さて、この作品でまず顕著なのは、主人公のダービー・ショーの個性であって、ことにその論理的な推理能力と、推理や解明のための情報のありかを嗅ぎ取り、入手していく能力の高さである。それは暗殺者の魔手から逃れていくサヴァイヴァル能力にもつながっている。
たとえば、
@干潟での石油採掘の差し止め訴訟をリードしていた環境保護派の弁護士の死
A最高裁判事2人の殺害
という2つの事件を結びつけ、さらに2人の判事の立場の共通性を見抜き、マティースの会社の謀略という結論にまで関連づける推理力、洞察力。
情報公開法を駆使して、強引に公文書を閲覧し、しかも、大統領府と石油企業(マティース)の癒着を読み取る洞察力。
また、グランサムがこもった山小屋の場所を知るために、妹を名乗ってキーン編集長に電話して、探り出すセンス。
断片的な事実を組み立てる発想、つまり仮説に総合していくセンスの高さ。強引ではあるが、仮説の構築力は目を見張るものがある。
こういう個性=能力・センスを持つ人物(ダービー)がいなければ、この物語は成り立ちようがない。
逆に考えると、
石油開発の利権を渉猟する大企業が、大統領府と癒着して、資金とテロリストを駆使しながら、環境保護派の反対を打ち破るという謀略のプロットが、まずテーマとしてでき上がった。これを、スリラーものとして物語化し、さらに映像化するために、ダービー・ショーという人物像を練り上げたら、こうなったのではないか。

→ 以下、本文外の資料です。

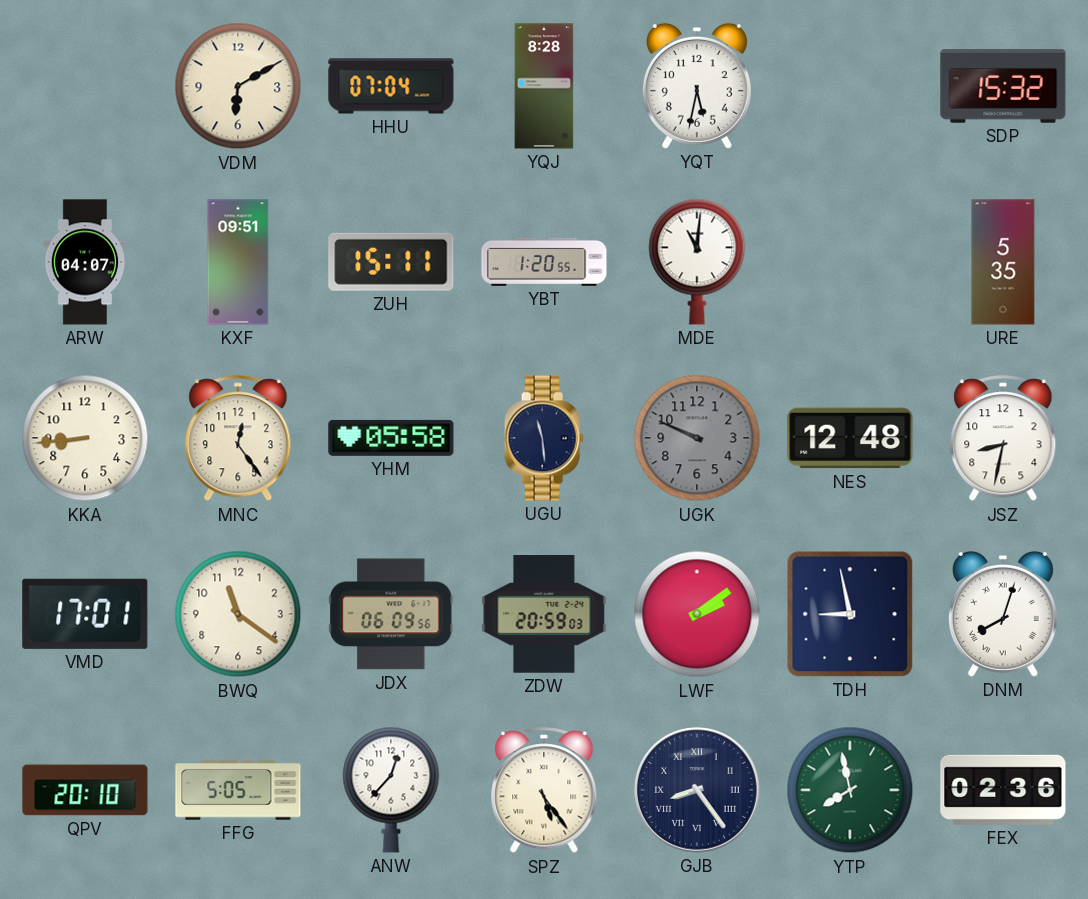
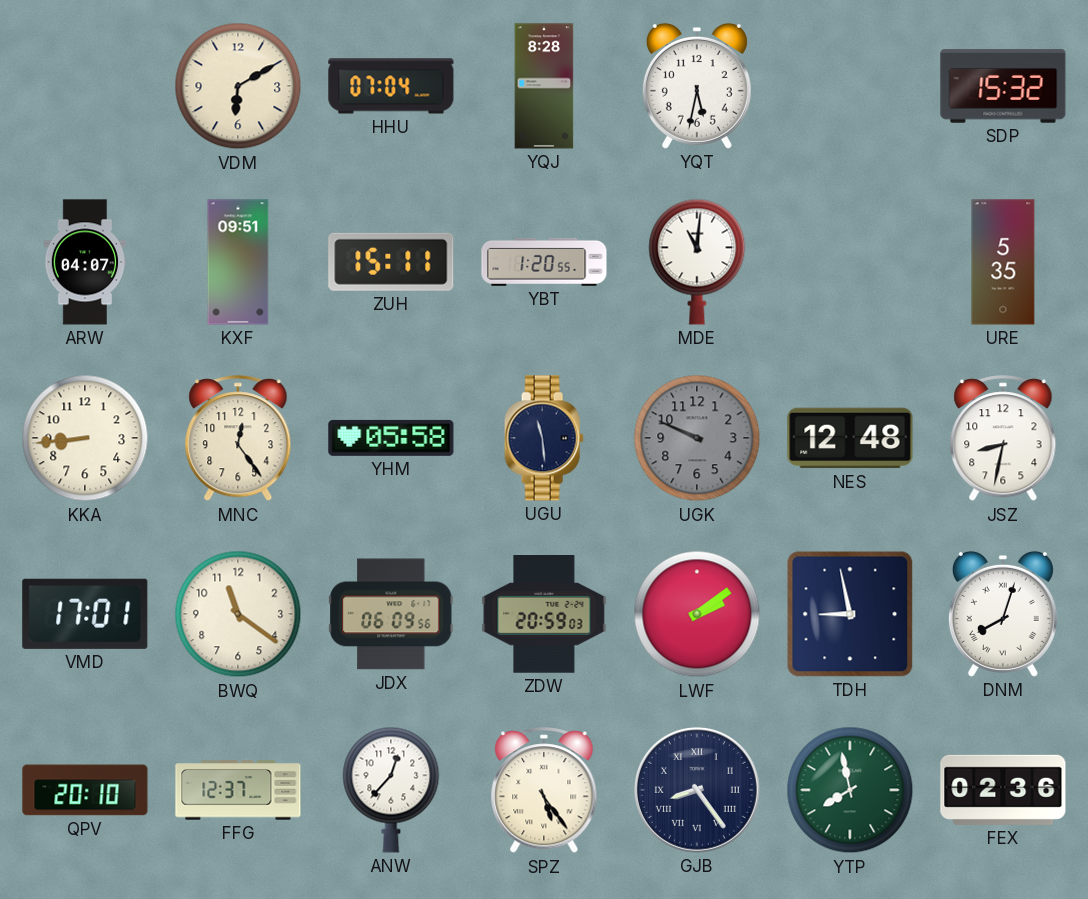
FFG: 5:05 -> 12:37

ジョン・グリシャムは、非常にユニークな角度から問題を切り取って問題の断面を描き出す、社会派のスリラー作家だ。構想の壮大さと奇抜さには、いつも感嘆する。そして、後知恵的に物語を分析すると、物語の「本当の主人公」は、事件の背景や全体構図ではなかったか、と思うことがほとんどだ。
つまりテーマが主人公なのだ。
その全体構図の構成要因=部品として、人物造形と人物配置(役割)を彫琢していくのではないか。そのさいには、日常生活での人物や世の中の動きの観察の深さ、広さが物を言う。
こうして私は、以上のように、すぐれた映画作品を観るたびに、原作者や映像制作陣の「人間観察」「洞察力」の深さ、確かさに舌を巻く。面白いなあ、かなわないなあ、と。